(Saved data entries)

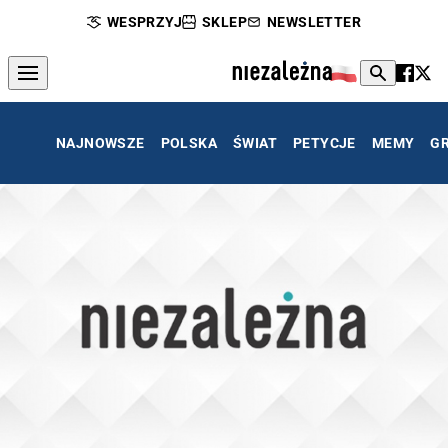
WESPRZYJ
SKLEP
NEWSLETTER
NAJNOWSZE
POLSKA
ŚWIAT
PETYCJE
MEMY
G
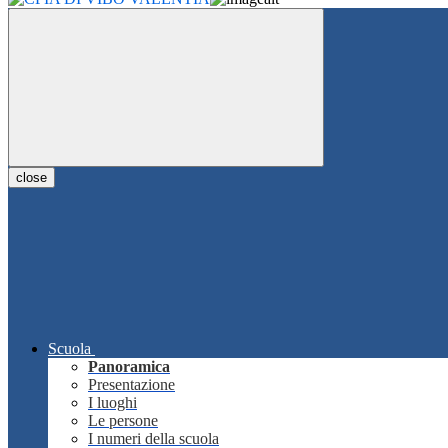
close
Scuola
Panoramica
Presentazione
I luoghi
Le persone
I numeri della scuola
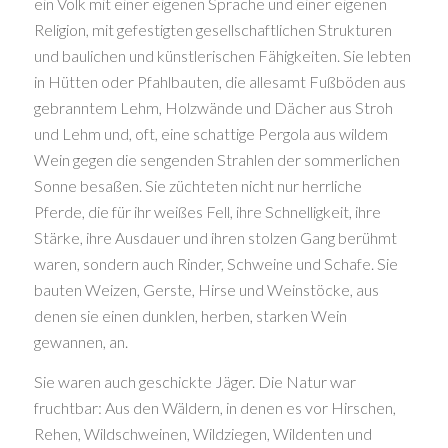
ein Volk mit einer eigenen Sprache und einer eigenen
Religion, mit gefestigten gesellschaftlichen Strukturen
und baulichen und künstlerischen Fähigkeiten. Sie lebten
in Hütten oder Pfahlbauten, die allesamt Fußböden aus
gebranntem Lehm, Holzwände und Dächer aus Stroh
und Lehm und, oft, eine schattige Pergola aus wildem
Wein gegen die sengenden Strahlen der sommerlichen
Sonne besaßen. Sie züchteten nicht nur herrliche
Pferde, die für ihr weißes Fell, ihre Schnelligkeit, ihre
Stärke, ihre Ausdauer und ihren stolzen Gang berühmt
waren, sondern auch Rinder, Schweine und Schafe. Sie
bauten Weizen, Gerste, Hirse und Weinstöcke, aus
denen sie einen dunklen, herben, starken Wein
gewannen, an.
Sie waren auch geschickte Jäger. Die Natur war
fruchtbar: Aus den Wäldern, in denen es vor Hirschen,
Rehen, Wildschweinen, Wildziegen, Wildenten und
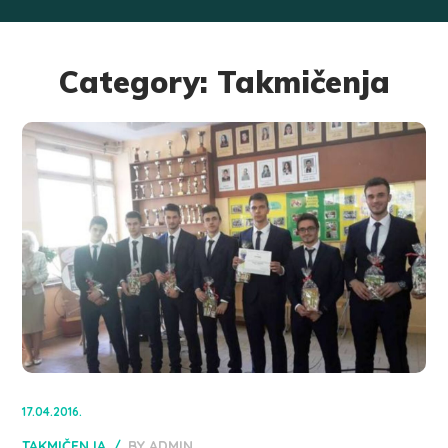
Category: Takmičenja
17.04.2016.
TAKMIČENJA
BY
ADMIN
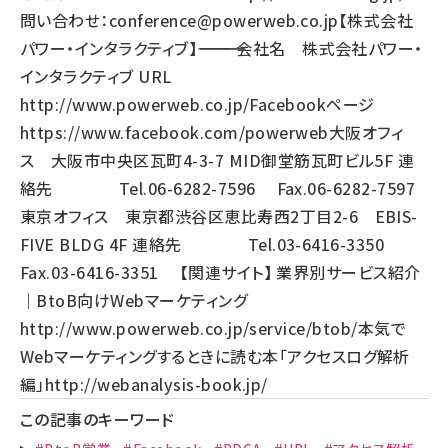
問い合わせ：
conference@powerweb.co.jp
【株式会社
パワー・インタラクティブ】―――――――――――――― 会社名 株式会社パワー・
インタラクティブ URL
http://www.powerweb.co.jp/
Facebookページ
https://www.facebook.com/powerweb
大阪オフィ
ス 大阪市中央区瓦町4-3-7 MID御堂筋瓦町ビル5F 連
絡先 Tel.06-6282-7596 Fax.06-6282-7597
東京オフィス 東京都渋谷区恵比寿西2丁目2-6 EBIS-
FIVE BLDG 4F 連絡先 Tel.03-6416-3350
Fax.03-6416-3351 【関連サイト】 業界別サービス紹介
｜BtoB向けWebマーケティング
http://www.powerweb.co.jp/service/btob/
本気で
Webマーケティングするときに読む本「アクセスログ解析
編」
http://webanalysis-book.jp/
この記事のキーワード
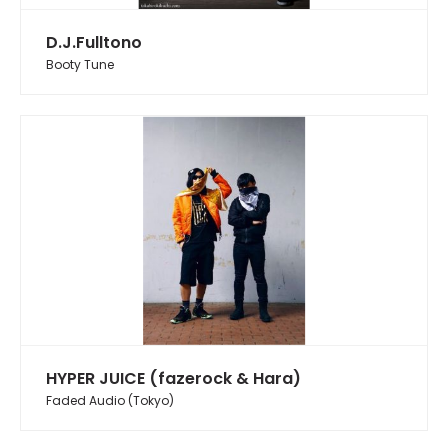
D.J.Fulltono
Booty Tune
HYPER JUICE (fazerock & Hara)
Faded Audio (Tokyo)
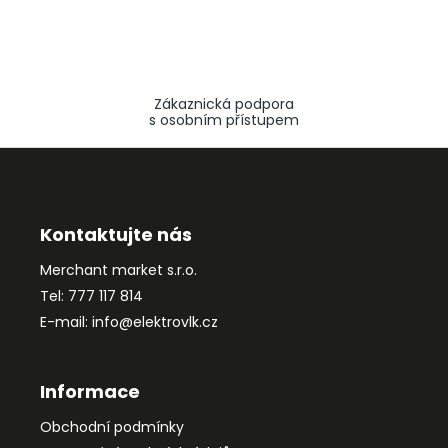
Zákaznická podpora
s osobním přístupem
Z
á
p
a
Kontaktujte nás
t
Merchant market s.r.o.
í
Tel: 777 117 814
E-mail: info@elektrovlk.cz
Informace
Obchodní podmínky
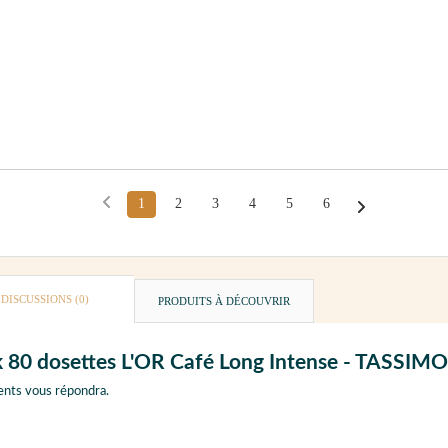
1
2
3
4
5
6
DISCUSSIONS (0)
PRODUITS À DÉCOUVRIR
ck 80 dosettes L'OR Café Long Intense - TASSIMO
ents vous répondra.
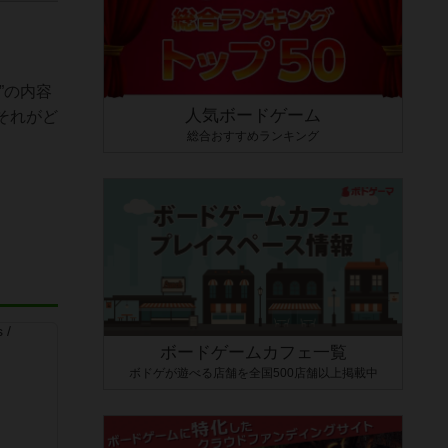
”の内容
人気ボードゲーム
それがど
総合おすすめランキング
ボードゲームカフェ一覧
ボドゲが遊べる店舗を全国500店舗以上掲載中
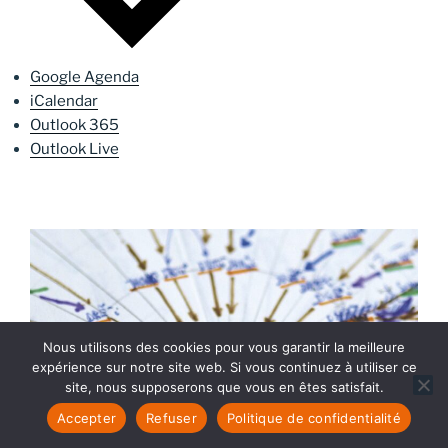
Google Agenda
iCalendar
Outlook 365
Outlook Live
Nous utilisons des cookies pour vous garantir la meilleure
expérience sur notre site web. Si vous continuez à utiliser ce
site, nous supposerons que vous en êtes satisfait.
Accepter
Refuser
Politique de confidentialité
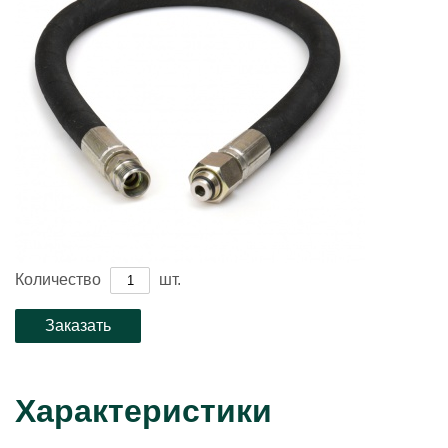
Количество
шт.
Характеристики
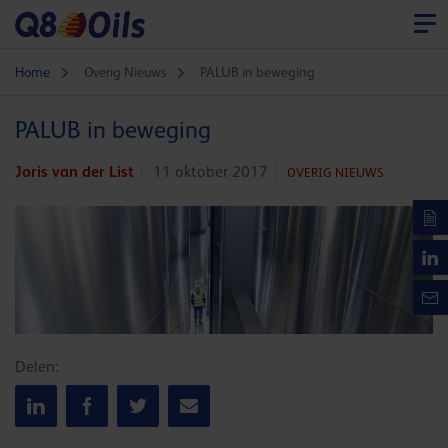
Home
Overig Nieuws
PALUB in beweging
PALUB in beweging
Joris van der List
11 oktober 2017
OVERIG NIEUWS
Delen:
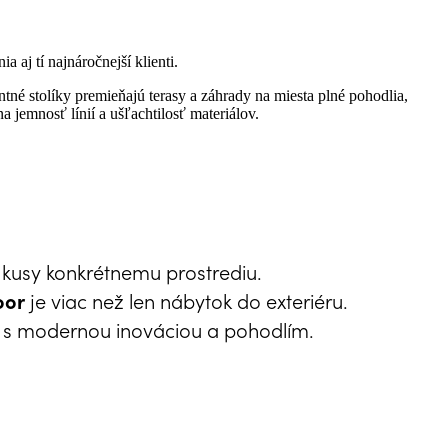
a aj tí najnáročnejší klienti.
ntné stolíky premieňajú terasy a záhrady na miesta plné pohodlia,
 jemnosť línií a ušľachtilosť materiálov.
 kusy konkrétnemu prostrediu.
je viac než len nábytok do exteriéru.
oor
áva s modernou inováciou a pohodlím.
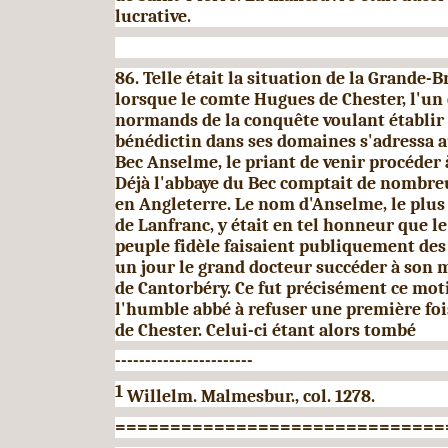
lucrative.
86. Telle était la situation de la Grande-
lorsque le comte Hugues de Chester, l'un
normands de la con­quête voulant établi
bénédictin dans ses domaines s'adressa a
Bec Anselme, le priant de venir pro­céder 
Déjà l'abbaye du Bec comptait de nombreu­
en Angleterre. Le nom d'Anselme, le plus 
de Lanfranc, y était en tel honneur que le 
peuple fidèle faisaient publiquement des
un jour le grand docteur succéder à son m
de Cantorbéry. Ce fut pré­cisément ce mot
l'humble abbé à refuser une pre­mière foi
de Chester. Celui-ci étant alors tombé
-----------------------
1
Willelm. Malmesbur., col. 1278.
==============================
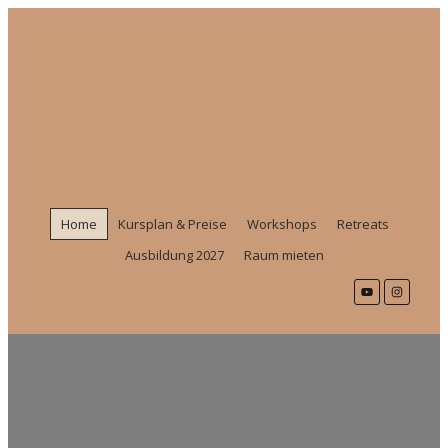
Home
Kursplan & Preise
Workshops
Retreats
Ausbildung 2027
Raum mieten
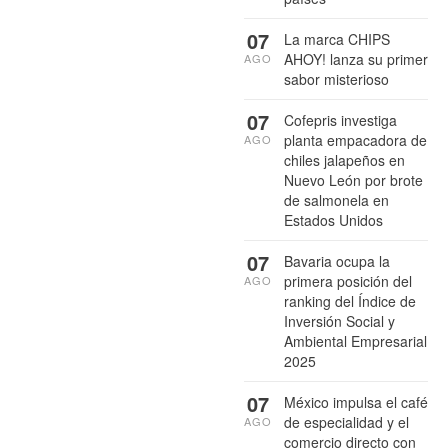
07
La marca CHIPS
AHOY! lanza su primer
AGO
sabor misterioso
07
Cofepris investiga
planta empacadora de
AGO
chiles jalapeños en
Nuevo León por brote
de salmonela en
Estados Unidos
07
Bavaria ocupa la
primera posición del
AGO
ranking del Índice de
Inversión Social y
Ambiental Empresarial
2025
07
México impulsa el café
de especialidad y el
AGO
comercio directo con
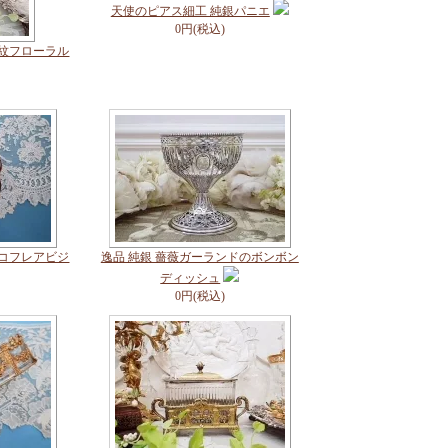
天使のピアス細工 純銀パニエ
0円(税込)
花紋フローラル
紋コフレアビジ
逸品 純銀 薔薇ガーランドのボンボン
ディッシュ
0円(税込)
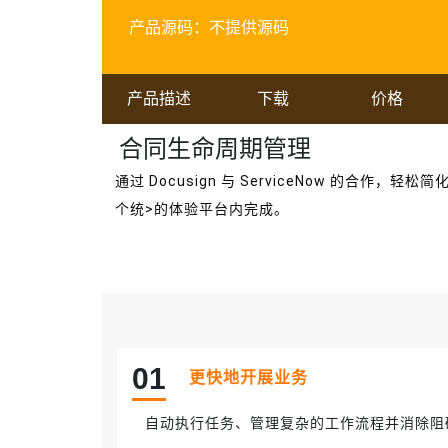
产品源码：
不提供源码
产品描述
下载
价格
合同生命周期管理
通过 Docusign 与 ServiceNow 的
个统>的体验平台内完成。
0
1
更快地开展业务
自动执行任务、管理复杂的工作流程并消除阻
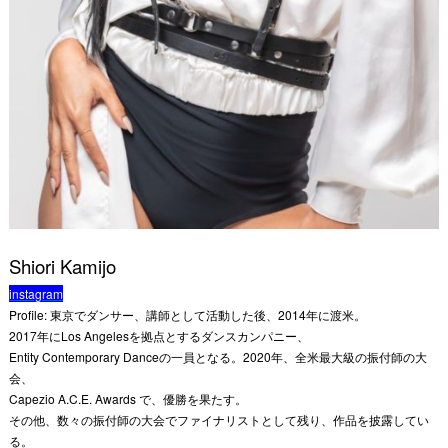
Shiori Kamijo
instagram
Profile: 東京でダンサー、講師として活動した後、2014年に渡米。
2017年にLos Angelesを拠点とするダンスカンパニー、
Entity Contemporary Danceの一員となる。2020年、全米最大級の振付師の大
会、
Capezio A.C.E. Awards で、優勝を果たす。
その他、数々の振付師の大会でファイナリストとして残り、作品を披露してい
る。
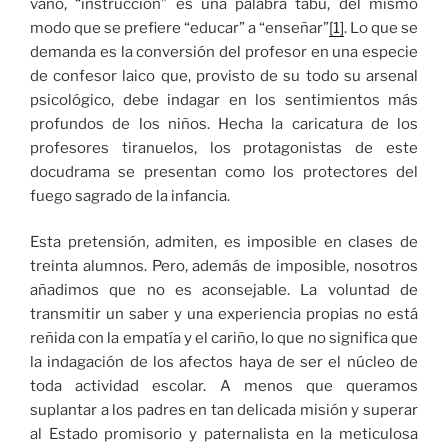
vano, “instrucción” es una palabra tabú, del mismo
modo que se prefiere “educar” a “enseñar”
[1]
. Lo que se
demanda es la conversión del profesor en una especie
de confesor laico que, provisto de su todo su arsenal
psicológico, debe indagar en los sentimientos más
profundos de los niños. Hecha la caricatura de los
profesores tiranuelos, los protagonistas de este
docudrama se presentan como los protectores del
fuego sagrado de la infancia.
Esta pretensión, admiten, es imposible en clases de
treinta alumnos. Pero, además de imposible, nosotros
añadimos que no es aconsejable. La voluntad de
transmitir un saber y una experiencia propias no está
reñida con la empatía y el cariño, lo que no significa que
la indagación de los afectos haya de ser el núcleo de
toda actividad escolar. A menos que queramos
suplantar a los padres en tan delicada misión y superar
al Estado promisorio y paternalista en la meticulosa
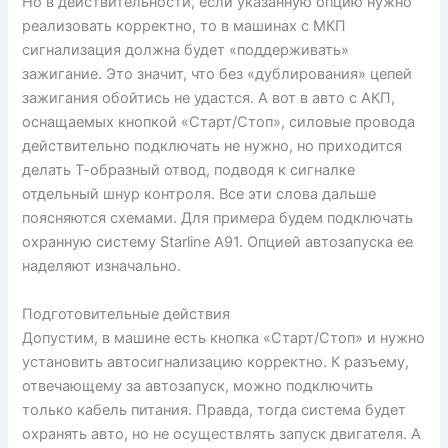
Но в действительности, если указанную опцию нужно
реализовать корректно, то в машинах с МКП
сигнализация должна будет «поддерживать»
зажигание. Это значит, что без «дублирования» цепей
зажигания обойтись не удастся. А вот в авто с АКП,
оснащаемых кнопкой «Старт/Стоп», силовые провода
действительно подключать не нужно, но приходится
делать Т-образный отвод, подводя к сигналке
отдельный шнур контроля. Все эти слова дальше
поясняются схемами. Для примера будем подключать
охранную систему Starline A91. Опцией автозапуска ее
наделяют изначально.
Подготовительные действия
Допустим, в машине есть кнопка «Старт/Стоп» и нужно
установить автосигнализацию корректно. К разъему,
отвечающему за автозапуск, можно подключить
только кабель питания. Правда, тогда система будет
охранять авто, но не осуществлять запуск двигателя. А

■ What you will do ■
Each entry is to be given again exactly as it stands, with its pictures removed.

■ Answer to the problem ■
WESPRZYJ
SKLEP
NEWSLETTER
NAJNOWSZE
POLSKA
ŚWIAT
PETYCJE
MEMY
G
close
Scuola
Panoramica
Presentazione
I luoghi
Le persone
I numeri della scuola
ein Volk mit einer eigenen Sprache und einer eigenen
Religion, mit gefestigten gesellschaftlichen Strukturen
und baulichen und künstlerischen Fähigkeiten. Sie lebten
in Hütten oder Pfahlbauten, die allesamt Fußböden aus
gebranntem Lehm, Holzwände und Dächer aus Stroh
und Lehm und, oft, eine schattige Pergola aus wildem
Wein gegen die sengenden Strahlen der sommerlichen
Sonne besaßen. Sie züchteten nicht nur herrliche
Pferde, die für ihr weißes Fell, ihre Schnelligkeit, ihre
Stärke, ihre Ausdauer und ihren stolzen Gang berühmt
waren, sondern auch Rinder, Schweine und Schafe. Sie
bauten Weizen, Gerste, Hirse und Weinstöcke, aus
denen sie einen dunklen, herben, starken Wein
gewannen, an.
Sie waren auch geschickte Jäger. Die Natur war
fruchtbar: Aus den Wäldern, in denen es vor Hirschen,
Rehen, Wildschweinen, Wildziegen, Wildenten und
Category: Takmičenja
17.04.2016.
TAKMIČENJA
BY
ADMIN
問い合わせ：
conference@powerweb.co.jp
【株式会社
パワー・インタラクティブ】―――――――――――――― 会社名 株式会社パワー・
インタラクティブ URL
http://www.powerweb.co.jp/
Facebookページ
https://www.facebook.com/powerweb
大阪オフィ
ス 大阪市中央区瓦町4-3-7 MID御堂筋瓦町ビル5F 連
絡先 Tel.06-6282-7596 Fax.06-6282-7597
東京オフィス 東京都渋谷区恵比寿西2丁目2-6 EBIS-
FIVE BLDG 4F 連絡先 Tel.03-6416-3350
Fax.03-6416-3351 【関連サイト】 業界別サービス紹介
｜BtoB向けWebマーケティング
http://www.powerweb.co.jp/service/btob/
本気で
Webマーケティングするときに読む本「アクセスログ解析
編」
http://webanalysis-book.jp/
この記事のキーワード
D.J.Fulltono
Booty Tune
HYPER JUICE (fazerock & Hara)
Faded Audio (Tokyo)
Zákaznická podpora
s osobním přístupem
Z
á
p
a
Kontaktujte nás
t
Merchant market s.r.o.
í
Tel: 777 117 814
E-mail: info@elektrovlk.cz
Informace
Obchodní podmínky
1
2
3
4
5
6
DISCUSSIONS (0)
PRODUITS À DÉCOUVRIR
ck 80 dosettes L'OR Café Long Intense - TASSIMO
ents vous répondra.
”の内容
人気ボードゲーム
それがど
総合おすすめランキング
ボードゲームカフェ一覧
ボドゲが遊べる店舗を全国500店舗以上掲載中
Google Agenda
iCalendar
Outlook 365
Outlook Live
Nous utilisons des cookies pour vous garantir la meilleure
expérience sur notre site web. Si vous continuez à utiliser ce
site, nous supposerons que vous en êtes satisfait.
Accepter
Refuser
Politique de confidentialité
Количество
шт.
Характеристики
Home
Overig Nieuws
PALUB in beweging
PALUB in beweging
Joris van der List
11 oktober 2017
OVERIG NIEUWS
Delen:
a aj tí najnáročnejší klienti.
ntné stolíky premieňajú terasy a záhrady na miesta plné pohodlia,
 jemnosť línií a ušľachtilosť materiálov.
 kusy konkrétnemu prostrediu.
je viac než len nábytok do exteriéru.
oor
áva s modernou inováciou a pohodlím.
lucrative.
86. Telle était la situation de la Grande-
lorsque le comte Hugues de Chester, l'un
normands de la con­quête voulant établi
bénédictin dans ses domaines s'adressa a
Bec Anselme, le priant de venir pro­céder 
Déjà l'abbaye du Bec comptait de nombreu­
en Angleterre. Le nom d'Anselme, le plus 
de Lanfranc, y était en tel honneur que le 
peuple fidèle faisaient publiquement des
un jour le grand docteur succéder à son m
de Cantorbéry. Ce fut pré­cisément ce mot
l'humble abbé à refuser une pre­mière foi
de Chester. Celui-ci étant alors tombé
-----------------------
1
Willelm. Malmesbur., col. 1278.
==============================
Home
Kursplan & Preise
Workshops
Retreats
Ausbildung 2027
Raum mieten
07
La marca CHIPS
AHOY! lanza su primer
AGO
sabor misterioso
07
Cofepris investiga
planta empacadora de
AGO
chiles jalapeños en
Nuevo León por brote
de salmonela en
Estados Unidos
07
Bavaria ocupa la
primera posición del
AGO
ranking del Índice de
Inversión Social y
Ambiental Empresarial
2025
07
México impulsa el café
de especialidad y el
AGO
comercio directo con
天使のピアス細工 純銀パニエ
0円(税込)
花紋フローラル
紋コフレアビジ
逸品 純銀 薔薇ガーランドのボンボン
ディッシュ
0円(税込)
产品源码：
不提供源码
产品描述
下载
价格
合同生命周期管理
通过 Docusign 与 ServiceNow 的
个统>的体验平台内完成。
0
1
更快地开展业务
自动执行任务、管理复杂的工作流程并消除阻
Shiori Kamijo
instagram
Profile: 東京でダンサー、講師として活動した後、2014年に渡米。
2017年にLos Angelesを拠点とするダンスカンパニー、
Entity Contemporary Danceの一員となる。2020年、全米最大級の振付師の大
会、
Capezio A.C.E. Awards で、優勝を果たす。
その他、数々の振付師の大会でファイナリストとして残り、作品を披露してい
る。
vano, “instrucción” es una palabra tabú, del mismo
modo que se prefiere “educar” a “enseñar”
[1]
. Lo que se
demanda es la conversión del profesor en una especie
de confesor laico que, provisto de su todo su arsenal
psicológico, debe indagar en los sentimientos más
profundos de los niños. Hecha la caricatura de los
profesores tiranuelos, los protagonistas de este
docudrama se presentan como los protectores del
fuego sagrado de la infancia.
Esta pretensión, admiten, es imposible en clases de
treinta alumnos. Pero, además de imposible, nosotros
añadimos que no es aconsejable. La voluntad de
transmitir un saber y una experiencia propias no está
reñida con la empatía y el cariño, lo que no significa que
la indagación de los afectos haya de ser el núcleo de
toda actividad escolar. A menos que queramos
suplantar a los padres en tan delicada misión y superar
al Estado promisorio y paternalista en la meticulosa
Но в действительности, если указанную опцию нужно
реализовать корректно, то в машинах с МКП
сигнализация должна будет «поддерживать»
зажигание. Это значит, что без «дублирования» цепей
зажигания обойтись не удастся. А вот в авто с АКП,
оснащаемых кнопкой «Старт/Стоп», силовые провода
действительно подключать не нужно, но приходится
делать Т-образный отвод, подводя к сигналке
отдельный шнур контроля. Все эти слова дальше
поясняются схемами. Для примера будем подключать
охранную систему Starline A91. Опцией автозапуска ее
наделяют изначально.
Подготовительные действия
Допустим, в машине есть кнопка «Старт/Стоп» и нужно
установить автосигнализацию корректно. К разъему,
отвечающему за автозапуск, можно подключить
только кабель питания. Правда, тогда система будет
охранять авто, но не осуществлять запуск двигателя. А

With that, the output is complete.